As I’ve said before, in the column Disappointed in the Offer?, academic salaries have not kept pace with the cost of living. Even fancy Stanford salaries, for example, at the assistant professor level are not necessarily equal to the challenges of maintaining a middle class standard of living in Palo Alto. And this is all the more so for University of California or Cal State salaries in Los Angeles or the Bay Area, or CUNY salaries in NYC, and so on. This is a national problem, and no academic, with the exception of a few superstars, is exempt. So making a case that you need more money because you can’t afford the rents only makes you look self-involved, and as I said, entitled.
That doesn’t mean that you can’t ask for more salary. But your case for more salary hinges on your own record and achievements, not on the struggles that everyone faces. So you can construct verbiage like, “I’d like to ask for a salary of $XXX reflecting my background in XX and my experience in YY.” These are actually distinguishing characteristics, which may (with no guarantees) legitimate a higher salary within the realm of what is possible within the salary scales (and possible salary compression scenarios) of the department and campus.
Believe me, I am sympathetic to the struggle to support a family in an obscenely expensive city on an academic salary. I’m not saying it’s not hard. I’m just saying that asking for “special privileges” based on that challenge will inadvertently send a poor message of collegiality.
These are the kinds of totally unconscious errors of tone that negotiators often make. This is why I am so adamant that negotiators get help from experienced mentors. If you have advisors to help you, please use them. If you don’t, please consider working with me. Here is the information on that for your reference. When clients work with me but get NO gains of any kind from our efforts, I refund half of the payment.
Best of luck!
Negotiating Assistance is $500/first 7 days ($600 for tenured positions), and 7 days are virtually always sufficient (it goes down to $400 [$500], and then $300 [$400] for subsequent weeks in the extremely rare event that this is necessary). The 7 days of work don’t have to be sequential. We can start immediately, and I make myself available by email and gchat (no phone calls) for the quick turnaround of responses required by most negotiations. While I technically don’t work on weekends, for NA clients only I check in to keep up with and respond to urgent updates. I assist you in evaluating the offer, clarifying your requests, crafting email and verbal communications, interpreting responses, and knowing how hard to push and when to stop. Most clients increase their offer by thousands of dollars in salary, research support, travel support, moving expenses, etc. (An R1 Humanities tenure track offer can usually gain $15-30,000 over the initial offer; at a small regional SLAC it may be closer to $2-10,000. An R1 Science offer can sometimes gain $30-60,000 over the initial offer). If you’re interested, let me know and I’ll invoice you today. I also have all NA clients sign a contract acknowledging the nature of the work, which i will attach to this email for your reference.
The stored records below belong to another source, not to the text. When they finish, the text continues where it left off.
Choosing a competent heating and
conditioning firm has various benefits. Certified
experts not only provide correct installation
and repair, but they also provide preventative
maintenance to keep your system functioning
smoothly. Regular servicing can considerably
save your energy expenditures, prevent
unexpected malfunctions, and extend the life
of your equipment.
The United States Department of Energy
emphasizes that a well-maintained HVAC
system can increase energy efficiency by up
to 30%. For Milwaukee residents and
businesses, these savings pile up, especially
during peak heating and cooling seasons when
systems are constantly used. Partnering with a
Fine print: You must return the signed contract to proceed with the work. After payment you’ll get a set of instructions on how to provide the offer details; please don’t submit any info until you get that and can follow those instruction. If your negotiation requires fewer than 7 days I don’t refund payment or apply it as credit to other work. In the event that your institution refuses to negotiate and you achieve no gains, I will refund 50% of the payment ($250).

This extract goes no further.